Defending his decision to sue, Gamato said: “I don’t look like a tomato, I’m a human being. So that’s defamatory, so I had to take him to court.”

The National Court, located in the Port Moresby administrative district of Waigani, responded by issuing a gag order, banning Namorong from publishing further “defamatory remarks” on Facebook and Twitter.

‘Duty to inform’
“Journalists and citizen-journalists have a duty to inform the public about what has gone wrong during an election.” RSF said.

“The courts and the authorities must recognise that Martyn Namorong committed no crime and must therefore lift the censorship order imposed on him.”

An international NGO that defends the freedom to inform, RSF added: “A country cannot claim to be democratic just because it holds elections. It must also respect and protect media freedom, which is the cornerstone of every democracy.”

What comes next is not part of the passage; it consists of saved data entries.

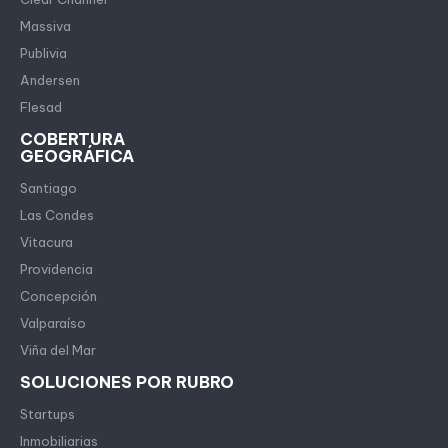
Massiva
Publivia
Andersen
Flesad
COBERTURA
GEOGRÁFICA
Santiago
Las Condes
Vitacura
Providencia
Concepción
Valparaíso
Viña del Mar
SOLUCIONES POR RUBRO
Startups
Inmobiliarias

Namorong’s lawyer, Christine Copland, said her client had no chance to speak when the gag order was imposed because court officials said they “could not locate him” to serve the documents, as reported by Asia Pacific Report.

Namorong’s response to the order was to post a photo of himself blindfolded and gagged. After another hearing was scheduled for today, he tweeted: “I am as cool as a cucumber about [the] hearing as my lawyers are no couch potatoes.”

Papua New Guinea is ranked 51st out of 180 countries in RSF’s 2017 World Press Freedom Index.